Einer geimeinsamen Bewerbung Deutschlands und Frankreichs für die WM 2017 steht nichts mehr im Weg.

Wie der DEB mitteilte, hat der General Congress des Internationalen Eishockey Verbandes (IIHF) einstimmig beschlossen, künftig auch die gemeinsame Kandidatur zweier Länder für eine Eishockey-Weltmeisterschaft zuzulassen.
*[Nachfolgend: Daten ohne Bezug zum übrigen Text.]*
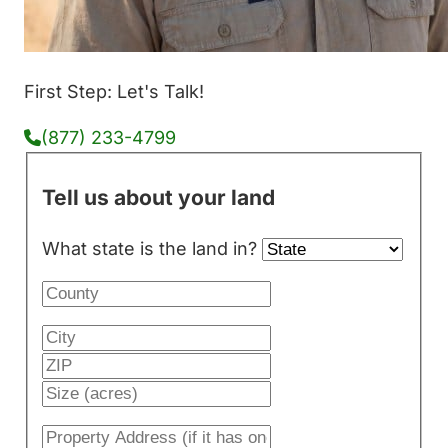
First Step: Let's Talk!
(877) 233-4799
Tell us about your land
What state is the land in?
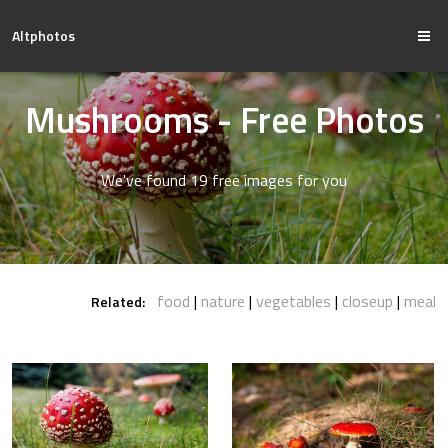
Altphotos
Mushrooms - Free Photos
We've found 19 free images for you
food
nature
vegetables
closeup
meal
Related:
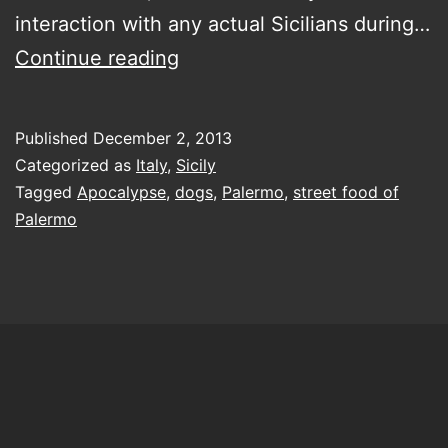
interaction with any actual Sicilians during…
creating
Continue reading
a
backstory…
Published
December 2, 2013
for
Categorized as
Italy
,
Sicily
all
Tagged
Apocalypse
,
dogs
,
Palermo
,
street food of
Palermo
of
Palermo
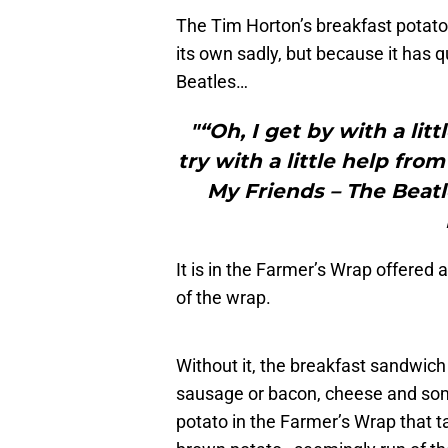
The Tim Horton’s breakfast potato 
its own sadly, but because it has qu
Beatles…
"“Oh, I get by with a li
try with a little help fr
My Friends – The Beatl
It is in the Farmer’s Wrap offered 
of the wrap.
Without it, the breakfast sandwich a
sausage or bacon, cheese and some 
potato in the Farmer’s Wrap that ta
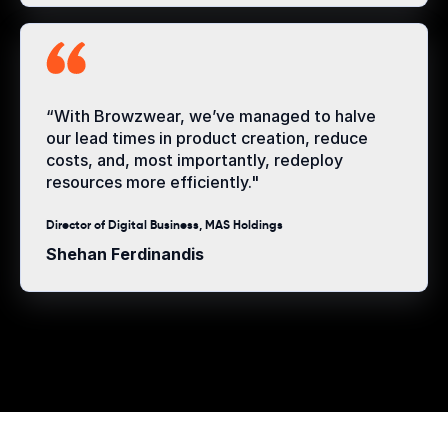
“With Browzwear, we’ve managed to halve
our lead times in product creation, reduce
costs, and, most importantly, redeploy
resources more efficiently."
Director of Digital Business, MAS Holdings
Shehan Ferdinandis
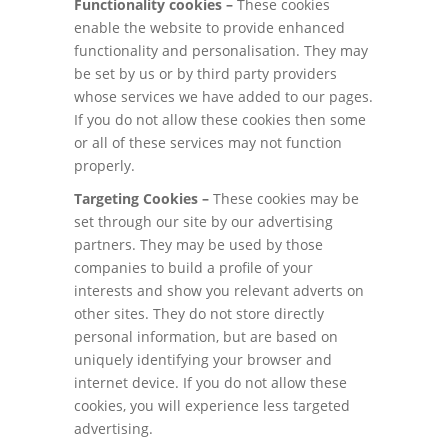
Functionality cookies –
These cookies
enable the website to provide enhanced
functionality and personalisation. They may
be set by us or by third party providers
whose services we have added to our pages.
If you do not allow these cookies then some
or all of these services may not function
properly.
Targeting Cookies –
These cookies may be
set through our site by our advertising
partners. They may be used by those
companies to build a profile of your
interests and show you relevant adverts on
other sites. They do not store directly
personal information, but are based on
uniquely identifying your browser and
internet device. If you do not allow these
cookies, you will experience less targeted
advertising.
Kurz nach der Entscheidung machten beide Nationen ihre Bewerbung nochmals offiziell.

"Dies ist eine sehr gute Entscheidung für die IIHF, die Mitgliedernationen und die gemeinsame WM-2017-Bewerbung von Deutschland und Frankreich", freut sich DEB-Generalsekretär Franz Reindl, der für die WM-Bewerbung verantwortlich ist.

Auch DEB-Präsident Uwe Harnos: "Die Entscheidung ist zukunftsweisend und bietet die Chance auf eine weitere Entwicklung des Eishockeys."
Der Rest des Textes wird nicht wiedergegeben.